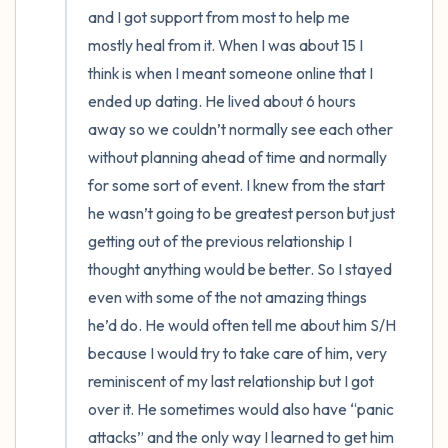
and I got support from most to help me 
mostly heal from it. When I was about 15 I 
think is when I meant someone online that I 
ended up dating. He lived about 6 hours 
away so we couldn’t normally see each other 
without planning ahead of time and normally 
for some sort of event. I knew from the start 
he wasn’t going to be greatest person but just 
getting out of the previous relationship I 
thought anything would be better. So I stayed 
even with some of the not amazing things 
he’d do. He would often tell me about him S/H 
because I would try to take care of him, very 
reminiscent of my last relationship but I got 
over it. He sometimes would also have “panic 
attacks” and the only way I learned to get him 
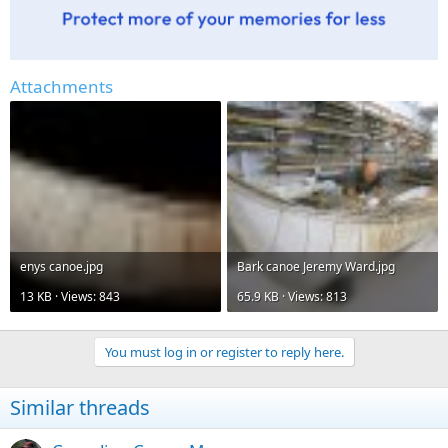
Attachments
enys canoe.jpg
Bark canoe Jeremy Ward.jpg
13 KB · Views: 843
65.9 KB · Views: 813
You must log in or register to reply here.
Similar threads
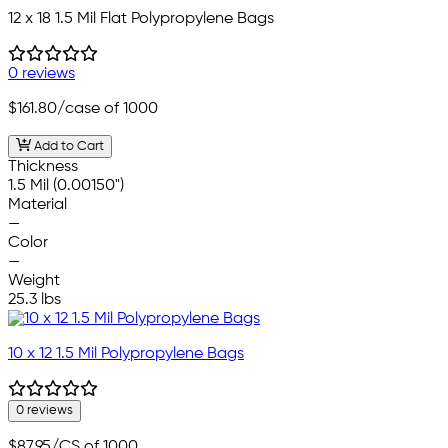
12 x 18 1.5 Mil Flat Polypropylene Bags
0 reviews
$161.80
/case of 1000
Add to Cart
Thickness
1.5 Mil (0.00150")
Material
—
Color
—
Weight
25.3 lbs
10 x 12 1.5 Mil Polypropylene Bags
0 reviews
$87.95
/CS of 1000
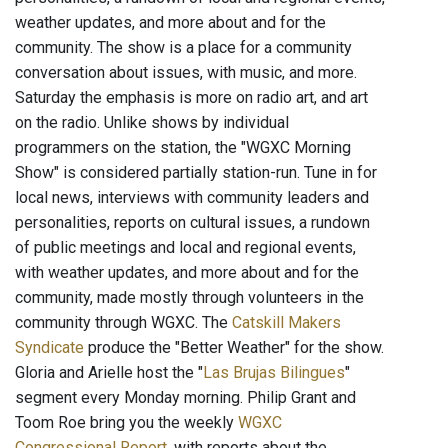
weather updates, and more about and for the
community. The show is a place for a community
conversation about issues, with music, and more.
Saturday the emphasis is more on radio art, and art
on the radio. Unlike shows by individual
programmers on the station, the "WGXC Morning
Show" is considered partially station-run. Tune in for
local news, interviews with community leaders and
personalities, reports on cultural issues, a rundown
of public meetings and local and regional events,
with weather updates, and more about and for the
community, made mostly through volunteers in the
community through WGXC. The
Catskill Makers
Syndicate
produce the "Better Weather" for the show.
Gloria and Arielle host the "
Las Brujas Bilingues
"
segment every Monday morning. Philip Grant and
Toom Roe bring you the weekly
WGXC
Congressional Report
, with reports about the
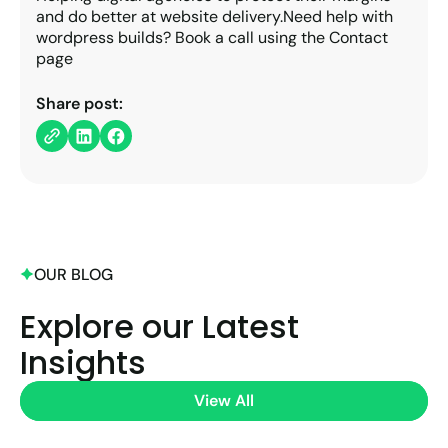
and do better at website delivery.Need help with
wordpress builds? Book a call using the Contact
page
Share post:
OUR BLOG
Explore our Latest
Insights
View All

Exercise description >> Write the number of lines in the data above that contain "Bags", adding no other words.

Output for this exercise >> 2